Honing Science Skills
To help students learn science through inquiry, teachers must first understand how scientific inquiry works. But many are simply not up to speed. They may lack research experience or—especially in middle schools—they may be teaching a subject for which they weren’t trained, says developmental biologist Barbara Wakimoto of the University of Washington in Seattle.

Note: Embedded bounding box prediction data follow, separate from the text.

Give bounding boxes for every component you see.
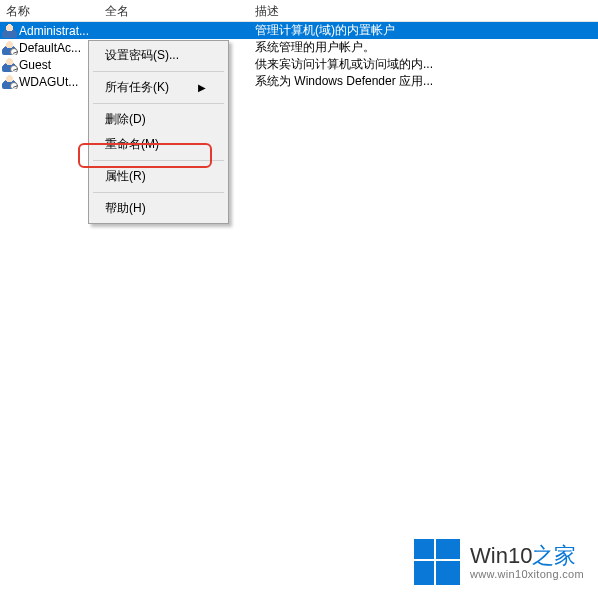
- user-icon: [2, 40, 17, 55]
- menu-rename[interactable]: 重命名(M): [91, 132, 226, 157]
- user-description: 管理计算机(域)的内置帐户: [249, 22, 596, 39]
- menu-all-tasks[interactable]: 所有任务(K) ▶: [91, 75, 226, 100]
- user-description: 系统为 Windows Defender 应用...: [249, 73, 596, 90]
- col-header-description[interactable]: 描述: [249, 0, 596, 21]
- menu-label: 删除(D): [105, 111, 146, 128]
- user-icon: [2, 57, 17, 72]
- brand-accent: 之家: [532, 543, 576, 568]
- menu-label: 设置密码(S)...: [105, 47, 179, 64]
- windows-logo-icon: [414, 539, 460, 585]
- menu-label: 重命名(M): [105, 136, 159, 153]
- menu-help[interactable]: 帮助(H): [91, 196, 226, 221]
- brand-url: www.win10xitong.com: [470, 568, 584, 580]
- user-description: 系统管理的用户帐户。: [249, 39, 596, 56]
- col-header-name[interactable]: 名称: [0, 0, 99, 21]
- context-menu: 设置密码(S)... 所有任务(K) ▶ 删除(D) 重命名(M) 属性(R) …: [88, 40, 229, 224]
- menu-separator: [93, 103, 224, 104]
- user-row[interactable]: Administrat... 管理计算机(域)的内置帐户: [0, 22, 598, 39]
- menu-set-password[interactable]: 设置密码(S)...: [91, 43, 226, 68]
- user-name: WDAGUt...: [19, 75, 78, 89]
- menu-label: 所有任务(K): [105, 79, 169, 96]
- menu-properties[interactable]: 属性(R): [91, 164, 226, 189]
- chevron-right-icon: ▶: [198, 82, 206, 93]
- user-icon: [2, 23, 17, 38]
- watermark-text: Win10之家 www.win10xitong.com: [470, 544, 584, 580]
- menu-separator: [93, 192, 224, 193]
- user-name: DefaultAc...: [19, 41, 81, 55]
- menu-delete[interactable]: 删除(D): [91, 107, 226, 132]
- col-header-fullname[interactable]: 全名: [99, 0, 249, 21]
- watermark: Win10之家 www.win10xitong.com: [414, 539, 584, 585]
- user-name: Guest: [19, 58, 51, 72]
- menu-separator: [93, 160, 224, 161]
- user-description: 供来宾访问计算机或访问域的内...: [249, 56, 596, 73]
- menu-label: 属性(R): [105, 168, 146, 185]
- list-header: 名称 全名 描述: [0, 0, 598, 22]
- brand-main: Win10: [470, 543, 532, 568]
- user-icon: [2, 74, 17, 89]
- menu-label: 帮助(H): [105, 200, 146, 217]
- menu-separator: [93, 71, 224, 72]
- user-name: Administrat...: [19, 24, 89, 38]
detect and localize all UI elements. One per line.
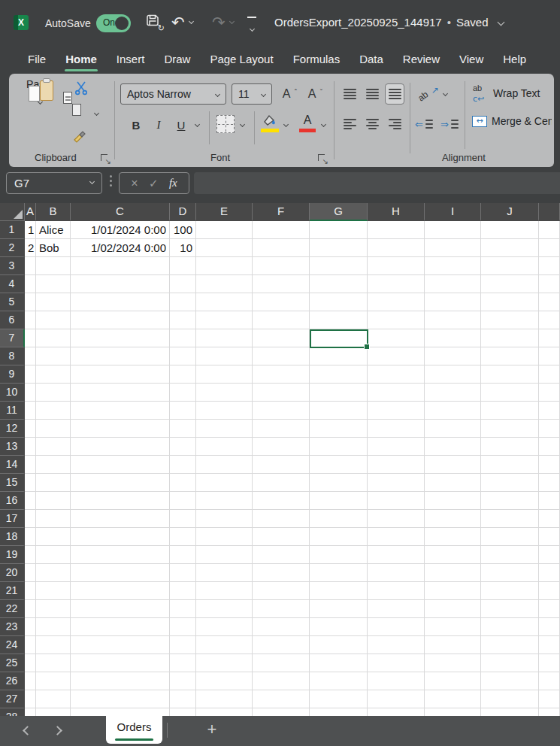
cell-C2[interactable]: 1/02/2024 0:00 bbox=[71, 239, 170, 257]
cell-J3[interactable] bbox=[481, 257, 539, 275]
cell-H11[interactable] bbox=[368, 402, 425, 420]
cell-G18[interactable] bbox=[310, 528, 368, 546]
cell-C25[interactable] bbox=[71, 654, 170, 672]
cell-C28[interactable] bbox=[71, 708, 170, 716]
cell-K11[interactable] bbox=[539, 402, 560, 420]
cell-F16[interactable] bbox=[253, 492, 310, 510]
column-header-J[interactable]: J bbox=[481, 203, 539, 221]
cell-K28[interactable] bbox=[539, 708, 560, 716]
cell-H1[interactable] bbox=[368, 221, 425, 239]
cell-E11[interactable] bbox=[196, 402, 253, 420]
column-header-E[interactable]: E bbox=[196, 203, 253, 221]
cell-C14[interactable] bbox=[71, 456, 170, 474]
cell-F15[interactable] bbox=[253, 474, 310, 492]
merge-center-button[interactable]: ↔ Merge & Cen bbox=[472, 115, 552, 127]
cell-A2[interactable]: 2 bbox=[25, 239, 36, 257]
row-header-17[interactable]: 17 bbox=[0, 510, 25, 528]
cell-B14[interactable] bbox=[36, 456, 71, 474]
cell-B24[interactable] bbox=[36, 636, 71, 654]
cell-A7[interactable] bbox=[25, 329, 36, 347]
cell-J7[interactable] bbox=[481, 329, 539, 347]
font-color-button[interactable] bbox=[298, 113, 317, 134]
cell-J21[interactable] bbox=[481, 582, 539, 600]
cell-H9[interactable] bbox=[368, 365, 425, 384]
cell-H3[interactable] bbox=[368, 257, 425, 275]
row-header-25[interactable]: 25 bbox=[0, 654, 25, 672]
row-header-15[interactable]: 15 bbox=[0, 474, 25, 492]
cell-D8[interactable] bbox=[170, 347, 196, 365]
cell-E3[interactable] bbox=[196, 257, 253, 275]
cell-B4[interactable] bbox=[36, 275, 71, 293]
cell-F8[interactable] bbox=[253, 347, 310, 365]
align-right-button[interactable] bbox=[385, 114, 404, 135]
cell-K18[interactable] bbox=[539, 528, 560, 546]
borders-button[interactable] bbox=[216, 115, 235, 133]
cell-F24[interactable] bbox=[253, 636, 310, 654]
cell-G11[interactable] bbox=[310, 402, 368, 420]
row-header-19[interactable]: 19 bbox=[0, 546, 25, 564]
cell-I6[interactable] bbox=[425, 311, 481, 329]
cell-B18[interactable] bbox=[36, 528, 71, 546]
row-header-18[interactable]: 18 bbox=[0, 528, 25, 546]
cell-J22[interactable] bbox=[481, 600, 539, 618]
cell-C11[interactable] bbox=[71, 402, 170, 420]
cell-D13[interactable] bbox=[170, 438, 196, 456]
column-header-F[interactable]: F bbox=[253, 203, 310, 221]
cell-C7[interactable] bbox=[71, 329, 170, 347]
cell-D10[interactable] bbox=[170, 384, 196, 402]
cell-A1[interactable]: 1 bbox=[25, 221, 36, 239]
cell-C22[interactable] bbox=[71, 600, 170, 618]
cell-I5[interactable] bbox=[425, 293, 481, 311]
cell-J1[interactable] bbox=[481, 221, 539, 239]
fill-color-button[interactable] bbox=[260, 113, 280, 134]
row-header-1[interactable]: 1 bbox=[0, 221, 25, 239]
cell-B21[interactable] bbox=[36, 582, 71, 600]
cell-A17[interactable] bbox=[25, 510, 36, 528]
cell-G26[interactable] bbox=[310, 672, 368, 690]
cell-H24[interactable] bbox=[368, 636, 425, 654]
cell-I18[interactable] bbox=[425, 528, 481, 546]
cell-C15[interactable] bbox=[71, 474, 170, 492]
cell-B10[interactable] bbox=[36, 384, 71, 402]
cell-F28[interactable] bbox=[253, 708, 310, 716]
sheet-tab-orders[interactable]: Orders bbox=[106, 716, 162, 744]
cell-B26[interactable] bbox=[36, 672, 71, 690]
cell-C13[interactable] bbox=[71, 438, 170, 456]
cell-H14[interactable] bbox=[368, 456, 425, 474]
cell-I23[interactable] bbox=[425, 618, 481, 636]
cell-I2[interactable] bbox=[425, 239, 481, 257]
cell-J19[interactable] bbox=[481, 546, 539, 564]
cell-G19[interactable] bbox=[310, 546, 368, 564]
cell-I19[interactable] bbox=[425, 546, 481, 564]
column-header-A[interactable]: A bbox=[25, 203, 36, 221]
cell-C10[interactable] bbox=[71, 384, 170, 402]
cell-G1[interactable] bbox=[310, 221, 368, 239]
cell-C6[interactable] bbox=[71, 311, 170, 329]
cell-K9[interactable] bbox=[539, 365, 560, 384]
cell-J10[interactable] bbox=[481, 384, 539, 402]
cell-G21[interactable] bbox=[310, 582, 368, 600]
decrease-font-size-button[interactable]: ˇ bbox=[301, 83, 323, 105]
cell-E13[interactable] bbox=[196, 438, 253, 456]
cell-C21[interactable] bbox=[71, 582, 170, 600]
cell-D28[interactable] bbox=[170, 708, 196, 716]
formula-bar-grip-icon[interactable] bbox=[110, 175, 112, 186]
cell-F21[interactable] bbox=[253, 582, 310, 600]
cell-C24[interactable] bbox=[71, 636, 170, 654]
cell-B15[interactable] bbox=[36, 474, 71, 492]
cell-D7[interactable] bbox=[170, 329, 196, 347]
row-header-6[interactable]: 6 bbox=[0, 311, 25, 329]
cell-D19[interactable] bbox=[170, 546, 196, 564]
cell-F22[interactable] bbox=[253, 600, 310, 618]
cell-C26[interactable] bbox=[71, 672, 170, 690]
cell-E27[interactable] bbox=[196, 690, 253, 708]
cell-K19[interactable] bbox=[539, 546, 560, 564]
cell-G17[interactable] bbox=[310, 510, 368, 528]
cell-J18[interactable] bbox=[481, 528, 539, 546]
row-header-16[interactable]: 16 bbox=[0, 492, 25, 510]
redo-dropdown-icon[interactable] bbox=[229, 19, 235, 24]
cell-D21[interactable] bbox=[170, 582, 196, 600]
cell-F12[interactable] bbox=[253, 420, 310, 438]
column-header-H[interactable]: H bbox=[368, 203, 425, 221]
cell-B25[interactable] bbox=[36, 654, 71, 672]
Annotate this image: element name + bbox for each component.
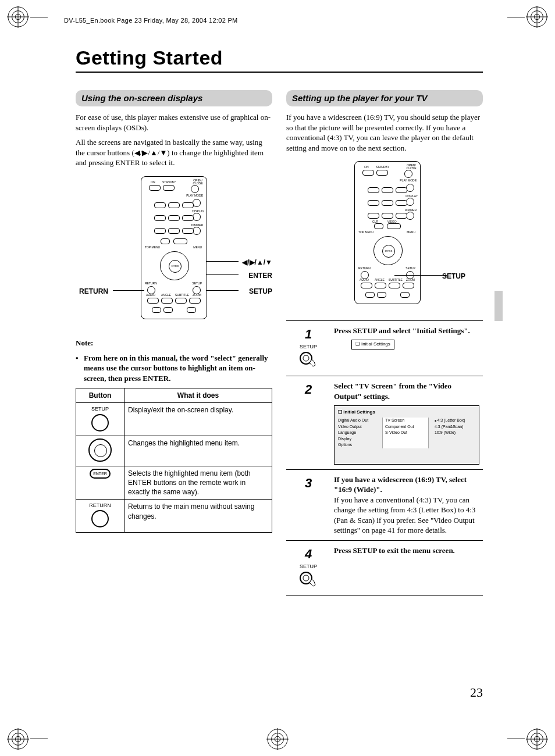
osd-left-col: Digital Audio Out Video Output Language … [338, 418, 379, 448]
registration-mark [526, 728, 548, 750]
crop-line [507, 17, 525, 17]
remote-illustration: ON STANDBY OPEN/ CLOSE PLAY MODE DISPLAY… [141, 176, 207, 319]
callout-setup: SETUP [442, 272, 465, 281]
setup-button-icon [91, 414, 109, 432]
section-head-osd: Using the on-screen displays [76, 90, 272, 106]
row-setup-desc: Display/exit the on-screen display. [124, 403, 272, 436]
registration-mark [526, 6, 548, 28]
remote-illustration: ON STANDBY OPEN/ CLOSE PLAY MODE DISPLAY… [354, 161, 421, 304]
osd-mid-col: TV Screen Component Out S-Video Out [382, 418, 429, 448]
step-icon-label: SETUP [290, 343, 327, 350]
button-table: Button What it does SETUP Display/exit t… [76, 388, 272, 532]
osd-right-col: 4:3 (Letter Box) 4:3 (Pan&Scan) 16:9 (Wi… [432, 418, 475, 448]
page-number: 23 [470, 685, 483, 700]
note-body: From here on in this manual, the word "s… [76, 353, 272, 384]
enter-button-icon: ENTER [90, 469, 111, 479]
callout-return: RETURN [79, 287, 108, 296]
table-row: ENTER Selects the highlighted menu item … [76, 466, 272, 500]
title-rule [76, 72, 483, 73]
header-filename: DV-L55_En.book Page 23 Friday, May 28, 2… [64, 17, 238, 24]
step-number: 1 [290, 326, 327, 343]
callout-arrows: ◀/▶/▲/▼ [242, 258, 272, 267]
callout-setup: SETUP [249, 287, 272, 296]
leader-line [206, 274, 239, 275]
step-body: If you have a conventional (4:3) TV, you… [334, 495, 479, 536]
step-number: 2 [290, 381, 327, 398]
step-row: 4 SETUP Press SETUP to exit the menu scr… [286, 540, 483, 595]
note-heading: Note: [76, 338, 272, 348]
crop-line [30, 739, 48, 739]
crop-line [507, 739, 525, 739]
row-return-desc: Returns to the main menu without saving … [124, 500, 272, 532]
row-enter-desc: Selects the highlighted menu item (both … [124, 466, 272, 500]
crop-line [30, 17, 48, 17]
leader-line [206, 290, 239, 291]
step-icon-label: SETUP [290, 563, 327, 570]
section-head-tv: Setting up the player for your TV [286, 90, 483, 106]
row-setup-label: SETUP [91, 406, 109, 412]
row-return-label: RETURN [89, 502, 111, 508]
right-column: Setting up the player for your TV If you… [286, 90, 483, 596]
left-column: Using the on-screen displays For ease of… [76, 90, 272, 596]
step-title: Select "TV Screen" from the "Video Outpu… [334, 381, 479, 401]
osd-para2: All the screens are navigated in basical… [76, 137, 272, 168]
steps-table: 1 SETUP Press SETUP and select "Initial … [286, 320, 483, 595]
table-row: Changes the highlighted menu item. [76, 436, 272, 466]
step-number: 4 [290, 545, 327, 563]
svg-point-26 [303, 355, 309, 361]
press-icon [299, 571, 318, 591]
cursor-ring-icon [88, 438, 112, 462]
osd-para1: For ease of use, this player makes exten… [76, 112, 272, 133]
step-row: 2 Select "TV Screen" from the "Video Out… [286, 376, 483, 469]
svg-point-28 [303, 575, 309, 581]
leader-line [394, 275, 447, 276]
return-button-icon [91, 510, 109, 527]
row-cursor-desc: Changes the highlighted menu item. [124, 436, 272, 466]
callout-enter: ENTER [248, 271, 272, 280]
page-title: Getting Started [76, 47, 483, 69]
step-title: Press SETUP and select "Initial Settings… [334, 326, 479, 336]
chapter-tab [494, 291, 503, 321]
step-number: 3 [290, 475, 327, 492]
table-head-desc: What it does [124, 388, 272, 403]
table-head-button: Button [76, 388, 124, 403]
table-row: RETURN Returns to the main menu without … [76, 500, 272, 532]
osd-menu-box: ❑ Initial Settings Digital Audio Out Vid… [334, 405, 479, 465]
table-row: SETUP Display/exit the on-screen display… [76, 403, 272, 436]
step-title: If you have a widescreen (16:9) TV, sele… [334, 475, 479, 495]
step-title: Press SETUP to exit the menu screen. [334, 545, 479, 556]
tv-para1: If you have a widescreen (16:9) TV, you … [286, 112, 483, 153]
press-icon [299, 351, 318, 371]
step-row: 1 SETUP Press SETUP and select "Initial … [286, 321, 483, 376]
leader-line [206, 261, 239, 262]
osd-tag-initial-settings: ❑Initial Settings [351, 340, 394, 350]
registration-mark [7, 6, 29, 28]
registration-mark [7, 728, 29, 750]
leader-line [113, 290, 144, 291]
registration-mark [266, 728, 289, 750]
step-row: 3 If you have a widescreen (16:9) TV, se… [286, 469, 483, 540]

Scientists, like Wakimoto, can play an important role offering the research experience and inquiry-focused approach. K–12 science education requires a multifaceted strategy that should involve scientists as well as preservice and in-service training, says David Asai, HHMI’s undergraduate science education program director. “The community of scientists, in particular, can provide excellent ways for in-service teachers to build more inquiry into their teaching. In-service teachers can be the principal partners with scientists, who can help develop those tools, and they can be a huge resource for future teachers.”
Wakimoto and two colleagues run an intensive four-week summer life sciences teaching institute for 20 Washington State K–8 teachers. They focus on upper elementary and middle school teachers because, unlike high school teachers who see their students for one period a day, these teachers “are with students long enough to get them excited about science,” Wakimoto says.
Wakimoto and program manager Helen Buttemer show teachers how to create simple inquiry-based lessons with readily available materials—for example, testing the adhesive powers of slug slime, studying lentil seed germination, or observing fruit fly mating rituals. They train teachers to walk students through a scientific investigation using a tool called an inquiry board. The teacher records ideas on an eight-section poster board as the class brainstorms a question, the variables to test, the controls, the experimental setup, and the predicted outcome. After the study is completed, the class tabulates results, looking for patterns, and answers the original question.
Wakimoto’s colleagues follow up by visiting each participating teacher’s home school, often bringing equipment to lend. “When we go back to the classrooms, we find these inquiry boards all over the state,” she says.
High school teachers need the hands-on experience as well. In Louisiana, for example, many teachers are certified to teach high school biology or chemistry with just a smattering of college courses in the subject. They “have a working knowledge of the discipline, but they have no lab skills and no research experience as an undergraduate with respect to how science is really done,” says Ann Findley, a biology professor at the University of Louisiana at Monroe (ULM).